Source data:
★ ★ ★ ★ ★ ★ ★
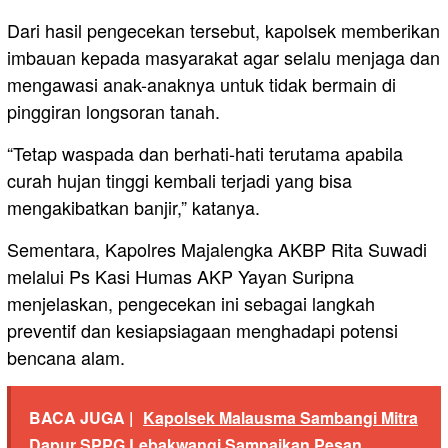
Dari hasil pengecekan tersebut, kapolsek memberikan
imbauan kepada masyarakat agar selalu menjaga dan
mengawasi anak-anaknya untuk tidak bermain di
pinggiran longsoran tanah.
“Tetap waspada dan berhati-hati terutama apabila
curah hujan tinggi kembali terjadi yang bisa
mengakibatkan banjir,” katanya.
Sementara, Kapolres Majalengka AKBP Rita Suwadi
melalui Ps Kasi Humas AKP Yayan Suripna
menjelaskan, pengecekan ini sebagai langkah
preventif dan kesiapsiagaan menghadapi potensi
bencana alam.
BACA JUGA |
Kapolsek Malausma Sambangi Mitra
Dapur SPPG Lebakwangi Sampaikan Pesan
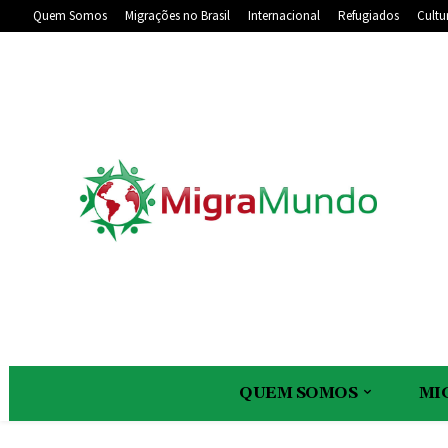
Quem Somos
Migrações no Brasil
Internacional
Refugiados
Cultu
QUEM SOMOS
MI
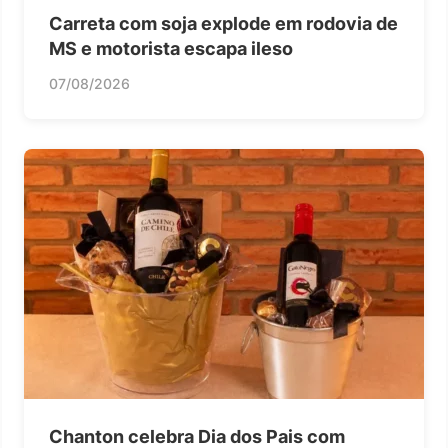
Carreta com soja explode em rodovia de
MS e motorista escapa ileso
07/08/2026
Chanton celebra Dia dos Pais com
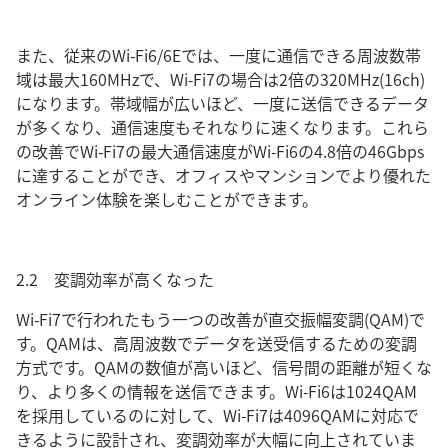
また、従来のWi-Fi6/6Eでは、一度に通信できる周波数帯
域は最大160MHzで、Wi-Fi7の場合は2倍の320MHz(16ch)
になります。帯域幅が広いほど、一度に送信できるデータ
が多くなり、通信速度もそれなりに速くなります。これら
の改善でWi-Fi7の最大通信速度がWi-Fi6の4.8倍の46Gbps
に達することができ、オフィスやマンションでより優れた
オンライン体験を楽しむことができます。
2.2 変調効率が高くなった
Wi-Fi7で行われたもう一つの改善が直交振幅変調(QAM)で
す。QAMは、高周波数でデータを送受信するための変調
方式です。QAMの数値が高いほど、信号間の距離が短くな
り、より多くの情報を送信できます。Wi-Fi6は1024QAM
を採用しているのに対して、Wi-Fi7は4096QAMに対応で
きるように設計され、変調効率が大幅に向上されていま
★ ★ ★ ★ ★ ★ ★
:: Exercise brief ::
Every record must be copied exactly, with the pictures left out.

:: Task response ::
Dari hasil pengecekan tersebut, kapolsek memberikan
imbauan kepada masyarakat agar selalu menjaga dan
mengawasi anak-anaknya untuk tidak bermain di
pinggiran longsoran tanah.
“Tetap waspada dan berhati-hati terutama apabila
curah hujan tinggi kembali terjadi yang bisa
mengakibatkan banjir,” katanya.
Sementara, Kapolres Majalengka AKBP Rita Suwadi
melalui Ps Kasi Humas AKP Yayan Suripna
menjelaskan, pengecekan ini sebagai langkah
preventif dan kesiapsiagaan menghadapi potensi
bencana alam.
BACA JUGA |
Kapolsek Malausma Sambangi Mitra
Dapur SPPG Lebakwangi Sampaikan Pesan
Quem Somos
Migrações no Brasil
Internacional
Refugiados
Cultu
QUEM SOMOS
MI
Carreta com soja explode em rodovia de
MS e motorista escapa ileso
07/08/2026
Chanton celebra Dia dos Pais com
また、従来のWi-Fi6/6Eでは、一度に通信できる周波数帯
域は最大160MHzで、Wi-Fi7の場合は2倍の320MHz(16ch)
になります。帯域幅が広いほど、一度に送信できるデータ
が多くなり、通信速度もそれなりに速くなります。これら
の改善でWi-Fi7の最大通信速度がWi-Fi6の4.8倍の46Gbps
に達することができ、オフィスやマンションでより優れた
オンライン体験を楽しむことができます。
2.2 変調効率が高くなった
Wi-Fi7で行われたもう一つの改善が直交振幅変調(QAM)で
す。QAMは、高周波数でデータを送受信するための変調
方式です。QAMの数値が高いほど、信号間の距離が短くな
り、より多くの情報を送信できます。Wi-Fi6は1024QAM
を採用しているのに対して、Wi-Fi7は4096QAMに対応で
きるように設計され、変調効率が大幅に向上されていま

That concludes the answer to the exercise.